Cyrus Stoller home about consulting

Deploying a Rails app to a VPS using Puppet and Capistrano

Many web development tutorials end with deployment to Heroku. While Heroku is convenient, I prefer deploying web applications to a VPS (e.g. Digital Ocean or Linode) whenever possible for additional control and to avoid vendor lock-in. You can host on Heroku for free, but you’ll start paying premium prices when you need additional dynos to handle traffic or when you exceed the 10,000 row limit in the free postgres database.

Deploying to a VPS gives you flexibility to easily move websites to new providers if they offer more competitive services (e.g. price, security, storage, or bandwidth). This is like driving a stick-shift. Once you’ve mastered it, you appreciate the benefits.
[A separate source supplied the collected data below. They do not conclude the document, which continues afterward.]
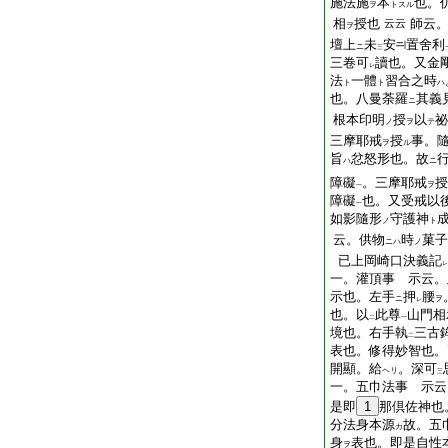
施法施
本
也。
ヲ
トスル
相
授也
師云
云云
ヲ
壇上
未
安
置舍利
ニ
三
三卷可
讀也。又金
レ
法
一體
習合之時
ト
ト
ハ
也。八曼荼羅
其義
ニ
根本印明
授
以
祕
ノ
ヲ
テ
三摩耶戒
授
事。
ヲ
ル
旨
忿怒形也。故
ハ
ニ
障礙
。三摩耶戒
授
ヲ
一
障礙
也。又受戒以
一
如影隨形
守護神
ノ
ト
云。供物
時
菓子
ニハ
ノ
已上岡崎口決義記
レ
一。灌頂事 示云。
示也。左手
押
腰
ニ
ヲ
レ
也。以
此尊
山門相
二
一
境也。右手執
三古
二
表也。修得妙智也。
開顯。給
。深可
ヘリ
三
一。五巾法事 示云
是即
1
那倶佐神也
分法身本源
故。五
カ
身
表也。即是自性
ヲ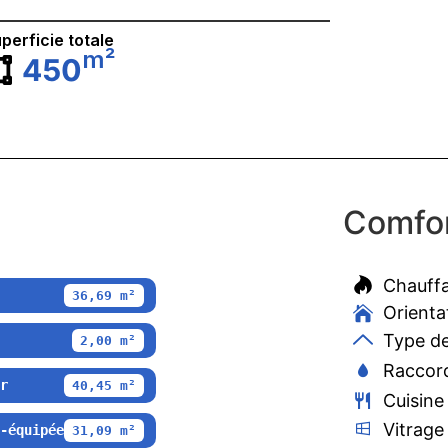
perficie totale
m²
450
Comfor
Chauff
36,69 m²
Orienta
Type de
2,00 m²
Raccord
r
40,45 m²
Cuisine
Vitrage
-équipée
31,09 m²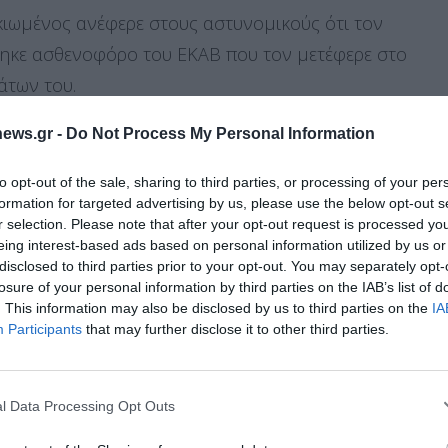
ικιωμένος ανέφερε στους αστυνομικούς ότι τον
ιήθηκε ασθενοφόρο του ΕΚΑΒ που τον μετέφερε στο
άτων του.
ews.gr -
Do Not Process My Personal Information
του ότι ο πατέρας του αντιμετωπίζει σοβαρά
ωινό ευρισκόμενος σε κρίση, άρχισε να σπάει και
to opt-out of the sale, sharing to third parties, or processing of your per
formation for targeted advertising by us, please use the below opt-out s
α τις πληγές υποστήριξε ότι της είχε υποστεί μόνος
r selection. Please note that after your opt-out request is processed y
 και πιθανότατα να τραυματίστηκε εκεί. Επιπλέον
eing interest-based ads based on personal information utilized by us or
disclosed to third parties prior to your opt-out. You may separately opt-
ι στον πατέρα του, ο οποίος χρειάζεται ιατρική
losure of your personal information by third parties on the IAB’s list of
. This information may also be disclosed by us to third parties on the
IA
Διαχείριση Συγκατάθεσης
Participants
that may further disclose it to other third parties.
 την καλύτερη εμπειρία, χρησιμοποιούμε τεχνολογίες όπως cookies για
ή/και την πρόσβαση σε πληροφορίες συσκευών. Η συγκατάθεση για τις
ελειοδικείο Λαμίας, που συνεδρίασε χθες,
ίες θα μας επιτρέψει να επεξεργαστούμε δεδομένα προσωπικού
l Data Processing Opt Outs
ματική βλάβη σε βάρος του πατέρα του, ο οποίος
 συμπεριφορά περιήγησης ή μοναδικά αναγνωριστικά σε αυτόν τον
συγκατάθεση ή η ανάκληση της συγκατάθεσης, μπορεί να επηρεάσει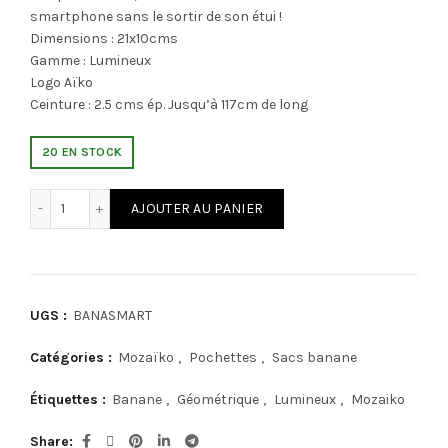
smartphone sans le sortir de son étui !
Dimensions : 21x10cms
Gamme : Lumineux
Logo Aïko
Ceinture : 2.5 cms ép. Jusqu’à 117cm de long
20 EN STOCK
quantité de Mozaiko BANASMART
AJOUTER AU PANIER
UGS :
BANASMART
Catégories :
Mozaïko
,
Pochettes
,
Sacs banane
Étiquettes :
Banane
,
Géométrique
,
Lumineux
,
Mozaiko
Share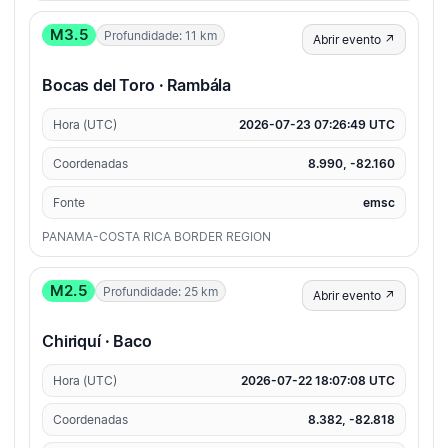
M3.5
Profundidade: 11 km
Abrir evento ↗
Bocas del Toro · Rambála
Hora (UTC)
2026-07-23 07:26:49 UTC
Coordenadas
8.990, -82.160
Fonte
emsc
PANAMA-COSTA RICA BORDER REGION
M2.5
Profundidade: 25 km
Abrir evento ↗
Chiriquí · Baco
Hora (UTC)
2026-07-22 18:07:08 UTC
Coordenadas
8.382, -82.818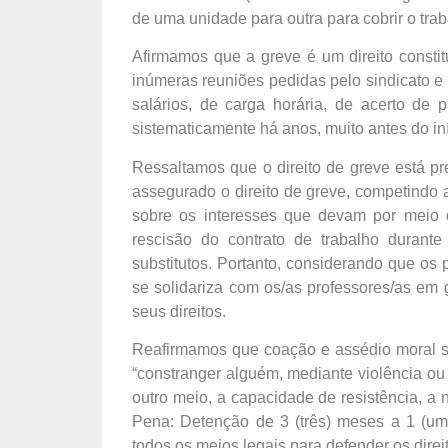
de uma unidade para outra para cobrir o trab
Afirmamos que a greve é um direito constit
inúmeras reuniões pedidas pelo sindicato e 
salários, de carga horária, de acerto de
sistematicamente há anos, muito antes do i
Ressaltamos que o direito de greve está pre
assegurado o direito de greve, competindo 
sobre os interesses que devam por meio d
rescisão do contrato de trabalho durante
substitutos. Portanto, considerando que os
se solidariza com os/as professores/as em
seus direitos.
Reafirmamos que coação e assédio moral sã
“constranger alguém, mediante violência ou
outro meio, a capacidade de resistência, a 
Pena: Detenção de 3 (três) meses a 1 (um
todos os meios legais para defender os dire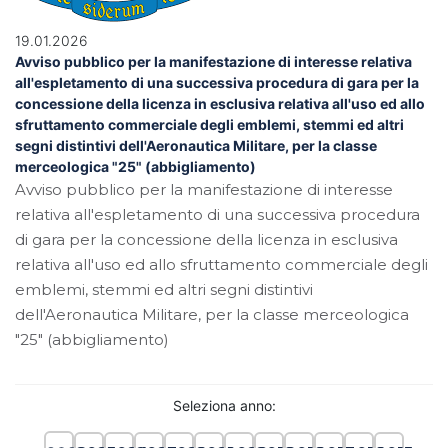
19.01.2026
Avviso pubblico per la manifestazione di interesse relativa
all'espletamento di una successiva procedura di gara per la
concessione della licenza in esclusiva relativa all'uso ed allo
sfruttamento commerciale degli emblemi, stemmi ed altri
segni distintivi dell'Aeronautica Militare, per la classe
merceologica "25" (abbigliamento)
Avviso pubblico per la manifestazione di interesse
relativa all'espletamento di una successiva procedura
di gara per la concessione della licenza in esclusiva
relativa all'uso ed allo sfruttamento commerciale degli
emblemi, stemmi ed altri segni distintivi
dell'Aeronautica Militare, per la classe merceologica
"25" (abbigliamento)
Seleziona anno: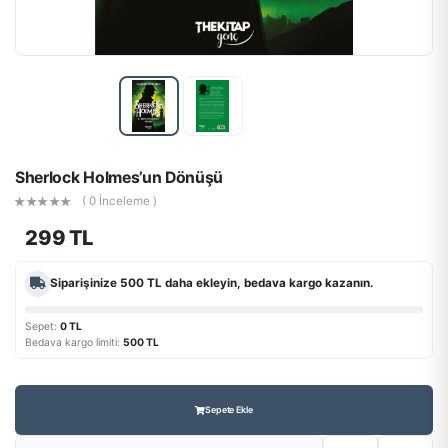
Sherlock Holmes’un Dönüşü
( 0 İnceleme )
299 TL
Siparişinize
500 TL
daha ekleyin, bedava kargo kazanın.
Sepet:
0 TL
Bedava kargo limiti:
500 TL
Sepete Ekle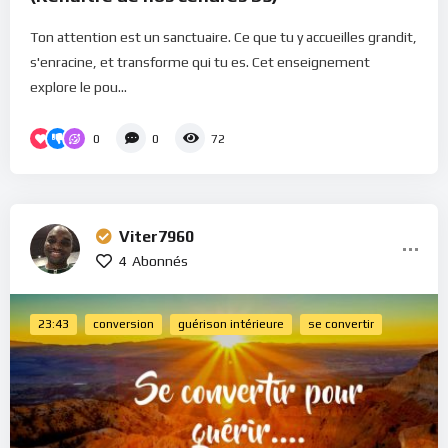
Ton attention est un sanctuaire. Ce que tu y accueilles grandit,
s'enracine, et transforme qui tu es. Cet enseignement
explore le pou...
0
0
72
Viter7960
4
Abonnés
23:43
conversion
guérison intérieure
se convertir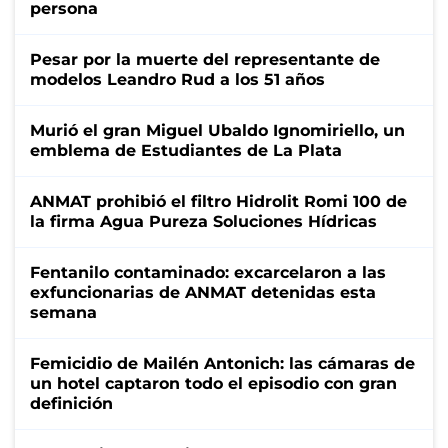
persona
Pesar por la muerte del representante de
modelos Leandro Rud a los 51 años
Murió el gran Miguel Ubaldo Ignomiriello, un
emblema de Estudiantes de La Plata
ANMAT prohibió el filtro Hidrolit Romi 100 de
la firma Agua Pureza Soluciones Hídricas
Fentanilo contaminado: excarcelaron a las
exfuncionarias de ANMAT detenidas esta
semana
Femicidio de Mailén Antonich: las cámaras de
un hotel captaron todo el episodio con gran
definición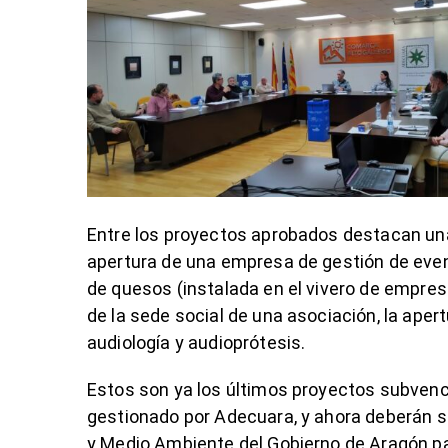
Entre los proyectos aprobados destacan una 
apertura de una empresa de gestión de even
de quesos (instalada en el vivero de empre
de la sede social de una asociación, la ape
audiología y audioprótesis.
Estos son ya los últimos proyectos subven
gestionado por Adecuara, y ahora deberán se
y Medio Ambiente del Gobierno de Aragón pa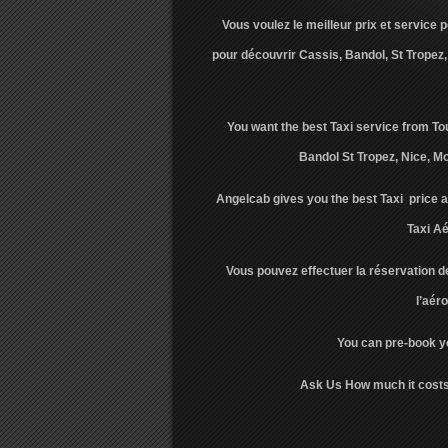
Vous voulez le meilleur prix et service 
pour découvrir Cassis, Bandol, St Tropez,
You want the best Taxi service from To
Bandol St Tropez, Nice, M
Angelcab gives you the best Taxi price a
Taxi Aé
Vous pouvez effectuer la réservation de
l’aér
You can pre-book yo
Ask Us How much it costs 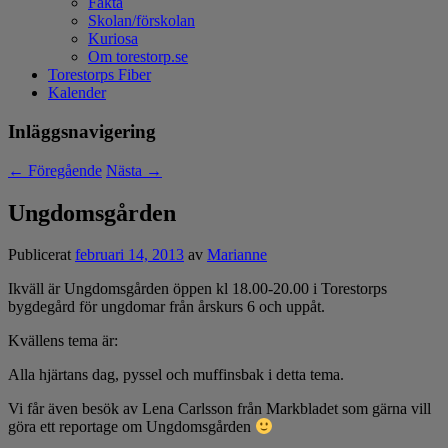
Fakta
Skolan/förskolan
Kuriosa
Om torestorp.se
Torestorps Fiber
Kalender
Inläggsnavigering
←
Föregående
Nästa
→
Ungdomsgården
Publicerat
februari 14, 2013
av
Marianne
Ikväll är Ungdomsgården öppen kl 18.00-20.00 i Torestorps
bygdegård för ungdomar från årskurs 6 och uppåt.
Kvällens tema är:
Alla hjärtans dag, pyssel och muffinsbak i detta tema.
Vi får även besök av Lena Carlsson från Markbladet som gärna vill
göra ett reportage om Ungdomsgården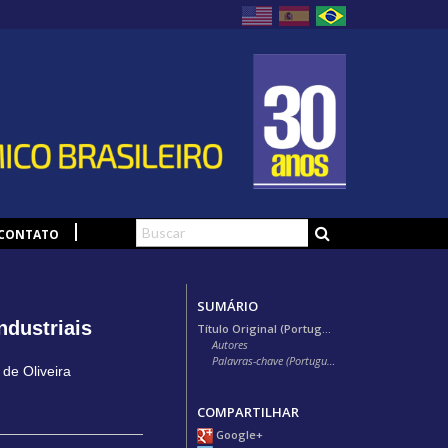
CONTATO
SUMÁRIO
ndustriais
Título Original (Português)
Autores
Palavras-chave (Português)
 de Oliveira
COMPARTILHAR
Google+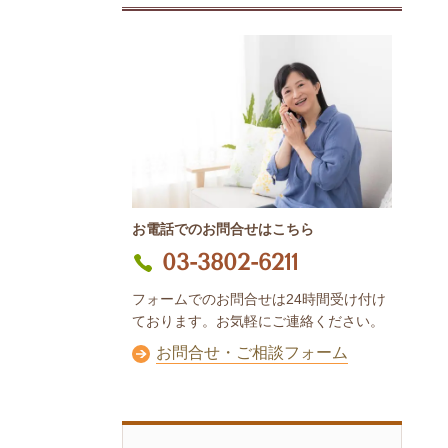
お電話でのお問合せはこちら
03-3802-6211
フォームでのお問合せは24時間受け付け
ております。お気軽にご連絡ください。
お問合せ・ご相談フォーム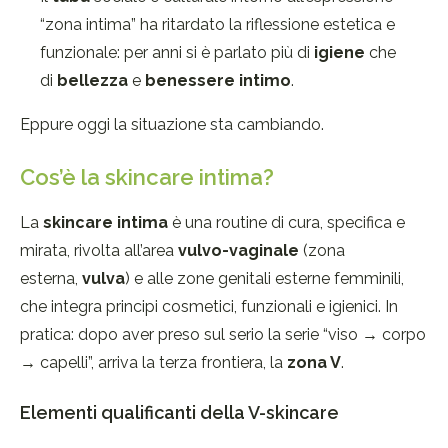
“zona intima” ha ritardato la riflessione estetica e
funzionale: per anni si è parlato più di
igiene
che
di
bellezza
e
benessere intimo
.
Eppure oggi la situazione sta cambiando.
Cos’è la skincare intima?
La
skincare intima
è una routine di cura, specifica e
mirata, rivolta all’area
vulvo-vaginale
(zona
esterna,
vulva
) e alle zone genitali esterne femminili,
che integra principi cosmetici, funzionali e igienici. In
pratica: dopo aver preso sul serio la serie “viso → corpo
→ capelli”, arriva la terza frontiera, la
zona V
.
Elementi qualificanti della V-skincare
It’s not for everyone, but as applications grow, you will appreciate having additional control.

In this post, I will explain how to use one set of open-source tools to get a new server up and running. There are tons of tools that allow you to accomplish the same thing and many people have strong preferences. This post is intended to be less about the merits of each of the tools and more about understanding what each of the tools are doing.

When I was figuring this stuff out, I wanted to see all of the code someone used to deploy a live application to a VPS. I will go over how I deploy a Ruby on Rails app (RevTilt) using puppet manifests (gardenbed) and capistrano recipes.

My confusion

When I was first figuring this out, I was confused about why I should use both Puppet and Capistrano. Puppet can deploy code and Capistrano can provision servers. And vice versa. Personally, I find Puppet better for provisioning servers and Capistrano better for orchestrating deployment. Puppet agents pull new code from their master periodically, while Capistrano pushes code directly to your servers.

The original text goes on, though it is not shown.